Du coup, les conclusions de l’OMS sont sans pitié pour les cigarettes électroniques. Celles-ci, sont cataloguées comme “incontestablement nocives”. A ce titre, comme d’autres cigarettes, leur consommation doit faire l’objet de mesures d’encadrement, de régulation ou de restriction. L’organisme n’accorde pas aux vapoteurs l’excuse d’utiliser ce dispositif, comme une étape crédible dans un processus, pour arrêter de fumer.

Des risques indéniables pour la santé

L’OMS, accorde tout de même que la cigarette électronique expose l’utilisateur à moins de substances toxiques, que les cigarettes combustibles. Cependant, ce n’est pas un prétexte pour passer sous silence le “risque pour la santé”, que le dispositif représente.

Rappelons, que le vapotage consiste à inhaler des vapeurs créées par le chauffage à haute température d’un liquide à l’intérieur de la cigarette électronique. Or, le plus souvent, il y a de la nicotine dans ces produits. La présence de nicotine peut entraîner ceux qui pratiquent le vapotage, à fumer du tabac, surtout parmi les plus jeunes.

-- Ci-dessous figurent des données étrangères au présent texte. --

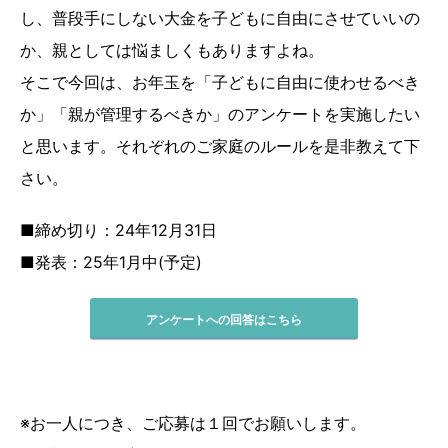
し、普段手にしない大金を子どもに自由にさせていいの
か、親としては悩ましくもありますよね。
そこで今回は、お年玉を「子どもに自由に使わせるべき
か」「親が管理するべきか」のアンケートを実施したい
と思います。それぞれのご家庭のルールを是非教えて下
さい。
■締め切り：24年12月31日
■発表：25年1月中(予定)
アンケートへの回答はこちら
※お一人につき、ご応募は１回でお願いします。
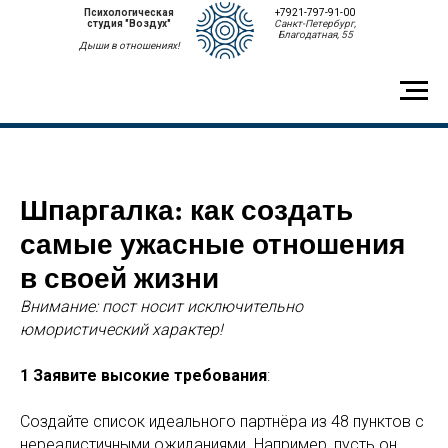
Психологическая
+7921-797-91-00
студия "Воздух"
Санкт-Петербург,
Благодатная, 55
Дыши в отношениях!
Шпаргалка: как создать
самые ужасные отношения
в своей жизни
Внимание: пост носит исключительно
юмористический характер!
1 Заявите высокие требования
:
Создайте список идеального партнёра из 48 пунктов с
нереалистичными ожиданиями. Например, пусть он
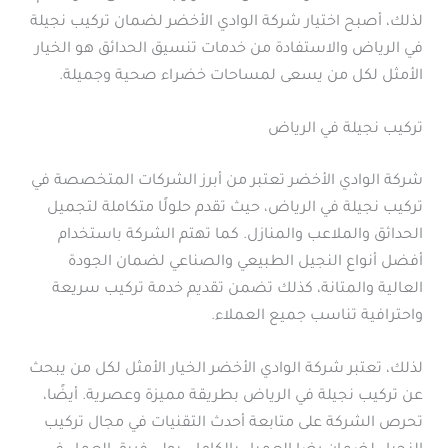
لذلك، أصبح اختيار شركة الوادي الأخضر لضمان تركيب نجيلة
في الرياض والاستفادة من خدمات تنسيق الحدائق هو الخيار
الأمثل لكل من يسعى لمساحات خضراء صحية وجميلة.
تركيب نجيلة في الرياض
شركة الوادي الأخضر تعتبر من أبرز الشركات المتخصصة في
تركيب نجيلة في الرياض، حيث تقدم حلولًا متكاملة لتجميل
الحدائق والملاعب والمنازل. كما تهتم الشركة باستخدام
أفضل أنواع النجيل الطبيعي والصناعي لضمان الجودة
العالية والمتانة، كذلك تضمن تقديم خدمة تركيب سريعة
واحترافية تناسب جميع العملاء.
لذلك، تعتبر شركة الوادي الأخضر الخيار الأمثل لكل من يبحث
عن تركيب نجيلة في الرياض بطريقة مميزة وعصرية. أيضًا،
تحرص الشركة على متابعة أحدث التقنيات في مجال تركيب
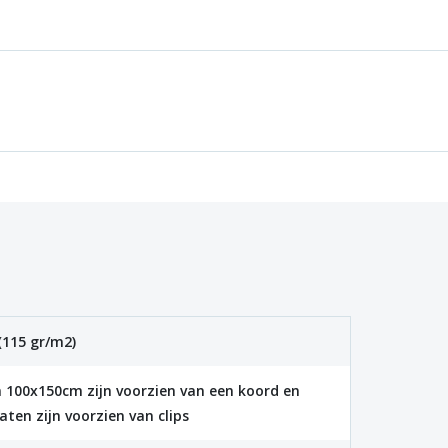
(115 gr/m2)
 100x150cm zijn voorzien van een koord en
aten zijn voorzien van clips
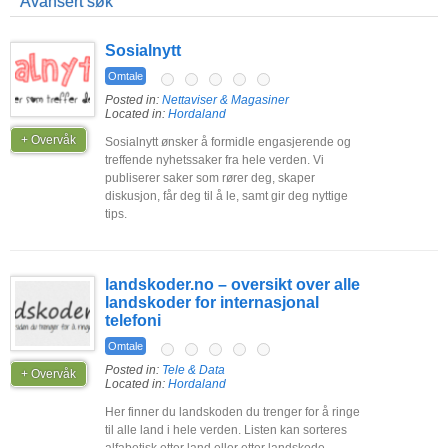
Avansert søk
Sosialnytt
Omtale
Posted in:
Nettaviser & Magasiner
Located in:
Hordaland
+ Overvåk
Sosialnytt ønsker å formidle engasjerende og
treffende nyhetssaker fra hele verden. Vi
publiserer saker som rører deg, skaper
diskusjon, får deg til å le, samt gir deg nyttige
tips.
landskoder.no – oversikt over alle
landskoder for internasjonal
telefoni
Omtale
Posted in:
Tele & Data
+ Overvåk
Located in:
Hordaland
Her finner du landskoden du trenger for å ringe
til alle land i hele verden. Listen kan sorteres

Pas de preuves que le vapotage permette d’arrêter de fumer

Du coup, l’OMS prend de revers ceux qui prétendent le contraire. Il apparaît qu’il n’existe pas assez de preuves que les e-cigarettes soient efficaces pour arrêter de fumer. Depuis le temps que l’e-cigarette est en vente, cela n’a pas d’impact probant. Les utilisateurs d’e-cigarettes continuent en général de fumer des cigarettes combustibles en même temps. A ce propos, L’OMS met aussi en garde contre la “menace actuelle et réelle” que représente la désinformation véhiculée par l’industrie du tabac sur les vapoteuses.

L’OMS, rappelle qu’il existe six axes d’actions pour endiguer l’usage du tabac. Ce sont, le contrôle de la consommation de ces produits et une politique de prévention, une protection du public contre la fumée, une aide pour cesser de fumer, la mise en garde contre les dangers du tabac, faire respecter des interdictions de publicité, promotion ou sponsorisation, et enfin augmentation des taxes.

A partir de là, sans jouer les extrémistes, ni les pères moralisateurs, le rapport a le mérite de mettre les choses au clair. Fumer, vapoter resteront toujours un éventuel plaisir, mais à l’instar de l’alcool, ou de passions extrêmes, il n’est pas sans risque.